25.05.2023
Günümüzde demokratik olmayan İslam dünyasında Firavun uygarlığının izlerine hâlâ rastlanmaktadır. “Doğu despotizmi” olarak bilinen tek adam rejimleri, karakterini korumaktadır. Seçimle veya güç kullanarak yönetim erkini ele geçirenler sınırsız bir güçle hareket etmekteler.
Öyle ki, bugün İslam dünyası “adil bir despot”a şükretmek durumundadır. İdeal bir yönetim olarak algılamaktadır. Henüz otoriteyi sınırlandırma ve denetleme olgusuyla tanışmamıştır.

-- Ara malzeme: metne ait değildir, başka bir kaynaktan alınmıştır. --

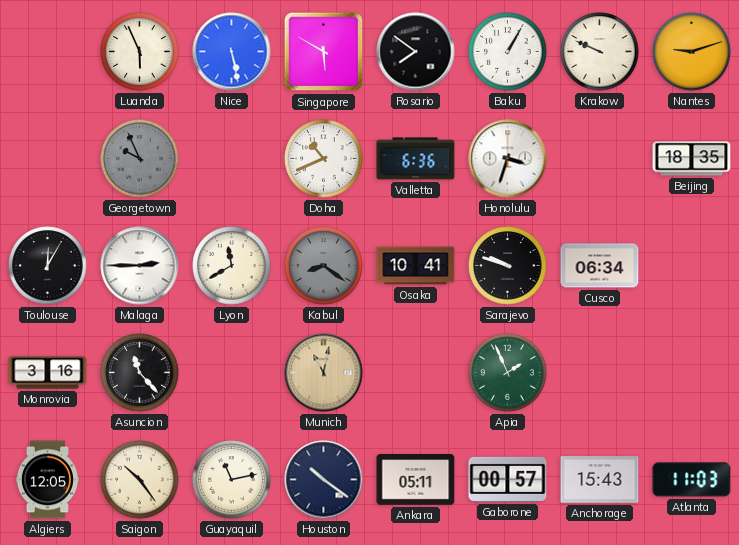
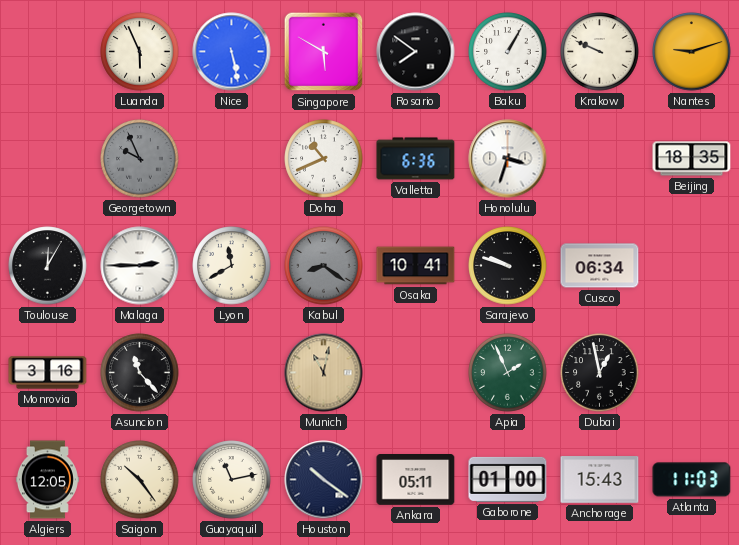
Dubai: none -> 12:58
Gaborone: 00:57 -> 01:00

Denetim ve yetki sınırlandırma mekanizmaları ancak demokrasilerde siyasetin konusu olmuştur.
Tarih boyunca Müslüman halklar ya biat ya da kılıç seçenekleriyle karşı karşıya kalmışlardır. Tüm karşı çıkışlar fitne olarak yorumlandığı (fetva) için teslimiyet ruhu kök salmıştır. İktidarı ele geçirenler ya çeşitli seçim hileleriyle ölünceye dek iktidarda kalırlar ya da darbeyle devrilirler.
Bu ülkelerin çoğunda terör, savaş ve açlığın neden olduğu insanlık dramları yaşanmaktadır. İstikrarsız despot yönetimler, suçu daha çok sömürgeci ülkelere atmaktadırlar. Halklarına dış güçleri düşman olarak ezberletmişlerdir.
Ulema kesiminin demokrasi karşıtlığına yöneticiler çanak tutmuştur. Tarihteki iktidar savaşlarını da içtihat farklılığı olarak yorumlama ucuzluğuna kaçmışlardır. Hilafet ve İmamet tartışmalarını inanç boyutuna çıkartmışlardır. Despot da olsa yöneticilere biat ve itaati dini bir vecibe olarak sunmuşlardır.
Bu despotik yönetimlerden birisi de Sudan’dır.
Sudan, Afrika’nın yüzölçümü itibariyle üçüncü büyük ülkesi. Muazzam bir jeopolitik öneme sahip bir ülke ve yedi ülkeyle sınır komşusu. Mısır, Libya, Çad, Orta Afrika Cumhuriyeti, Güney Sudan, Etiyopya ve Eritre’yle komşu. Tüm bu ülkelerin özel güvenlik sorunları var.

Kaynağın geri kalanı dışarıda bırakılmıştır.